In Australia we have no right to privacy and the advancement of technology has meant that issues can arise when private individuals invade anothers privacy by use of technology like drones.
Such devices can evade the protection you would get if someone attempted to get the same information by standing on your property and filming.
If it is not legal to stand on your property to film, why should it be that you are unprotected if a hovering device in the air captures the same footage?
This ‘gap’ in protection is a large and increasing problem not only in Australia but in other countries where legislation does not adequately reflect the changes and advances in technology.
Celebrities and royalty have often been the victims of long-range cameras and found themselves powerless to stop intrusive invasions.
With no specific ‘right’ to privacy, people in the past generally have been protected by other areas of law that overlapped, for example, an action against trespass used to provide fairly sufficient protection against onlookers in the privacy of one’s own home.
But with the advancement of technology, privacy can be seriously violated in ways that are not contravening any law, and not just by a creepy neighbour.
There is growing concern that NSW police powers have become too far-reaching.
NSW tops the list of states in terms of surveillance device warrants – coming in at triple the rate of Queensland, South Australia and Western Australia combined!
The number of listening and tracking devices used by police in NSW has doubled since 2010, rising to 8824 last year, leading to concerns that the powers to use these devices were not fulfilling the purposes of the Act.
The Act was designed to target drug supply, murder and terrorism but often the crimes being targeted were not related to these categories.
Police have been found using their surveillance powers to conduct investigations in average, run of the mill cases.
Those investigating sex offences are the most likely to be seeking surveillance warrants.
About twenty years ago, a man was caught out attempting to bribe Commonwealth officials by the installation of listening devices in his home.
When the case worked its way to the High Court, the judges ruled that the use of listening devices was an invasion of a fundamental common law right.
A person in possession of premises had the power to exclude others, and that this could not be ‘implied away’ by statute.
Since then, this right has been explicitly eroded by newer legislation that expressly gives police the power to use surveillance devices if a judge of the Supreme Court is satisfied that the application meets the criteria set out in legislation.
According to the Surveillance Devices Act 2007, a law enforcement officer can apply for a warrant if:
- a relevant offence has been, or is about to be committed
- an investigation into that offence is being held or is likely to be held
- the use of a surveillance device is necessary for the purpose of an investigation into that offence to enable evidence relating to the offence or the identity of location of the offender to be obtained
An Ombudsman’s report recently found that it may even be standard practice for a tracking device to be allowed to go on recording even after the warrant has expired.

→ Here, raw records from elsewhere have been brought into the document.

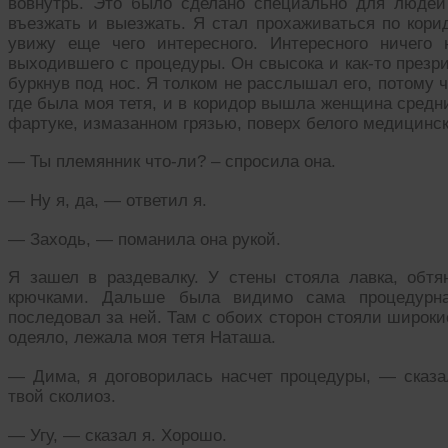
вовнутрь. Это было сделано специально для людей
въезжать и выезжать. Я стал прохаживаться по корид
увижу еще чего интересного. Интересного ничего 
выходившего с процедуры. Он свысока и как-то презри
буркнув под нос. Я толком не расслышал его, потому ч
где была моя тетя, и в коридор вышла женщина средн
фартуке, измазанном грязью, поверх белого медицинск
— Ты племянник что-ли? – спросила она.
— Ну я, да, — ответил я.
— Заходь, — поманила она рукой.
Я зашел в раздевалку. У стены стояла лавка, обт
крючками. Дальше была видимо сама процедурн
последовал за ней. Там с обоих сторон стояли широкие
одеяло, лежала моя тетя Наташа.
— Дима, я договорилась насчет процедуры, — сказал
твой сколиоз.
— Угу, — сказал я. Хорошо.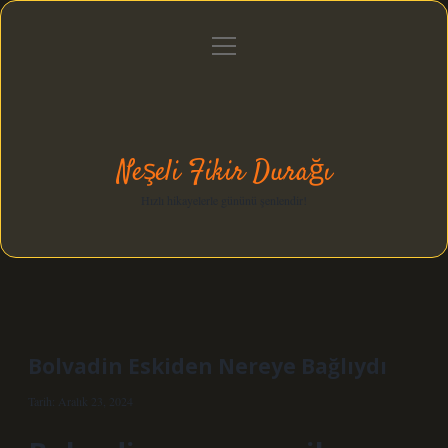
menüyü
Anasayfa
Gizlilik Politikası
Yasal Uyarı
aç
Hakkımızda
Neşeli Fikir Durağı
Hızlı hikayelerle gününü şenlendir!
Bolvadin Eskiden Nereye Bağlıydı
Tarih: Aralık 23, 2024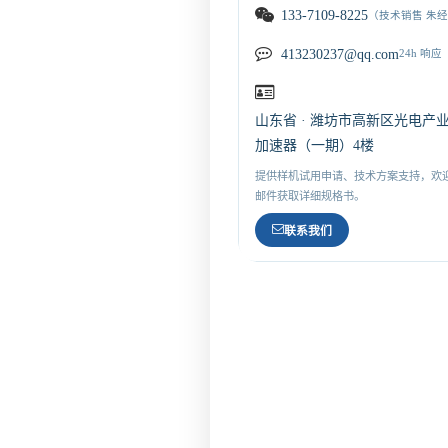
133-7109-8225
（技术销售 朱
413230237@qq.com
24h 响应
山东省 · 潍坊市高新区光电产
加速器（一期）4楼
提供样机试用申请、技术方案支持，欢
邮件获取详细规格书。
联系我们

Concerns surrounding these warrants have led to calls to action.
The Council for Civil Liberties wants to get the laws allowing for the broad powers allowing for surveillance warrants to be changed and more stringent procedures for obtaining such warrants to be implemented.
Evidence obtained illegally can be thrown out of a courtroom, but here is the catch: the evidence CAN be included even if the police obtained it wrongfully in some circumstances: if the desirability of the evidence outweighs the undesirability of admitting evidence that was obtained illegally or improperly it will be allowed.
The federal government is also pushing for greater surveillance powers, holding the second inquiry into the matter in the last three years, with the push coming from two successive governments.
It has been suggested that telecommunications and internet providers could be forced to keep records of at least two years of their subscribers data which could be made available to law enforcement agencies.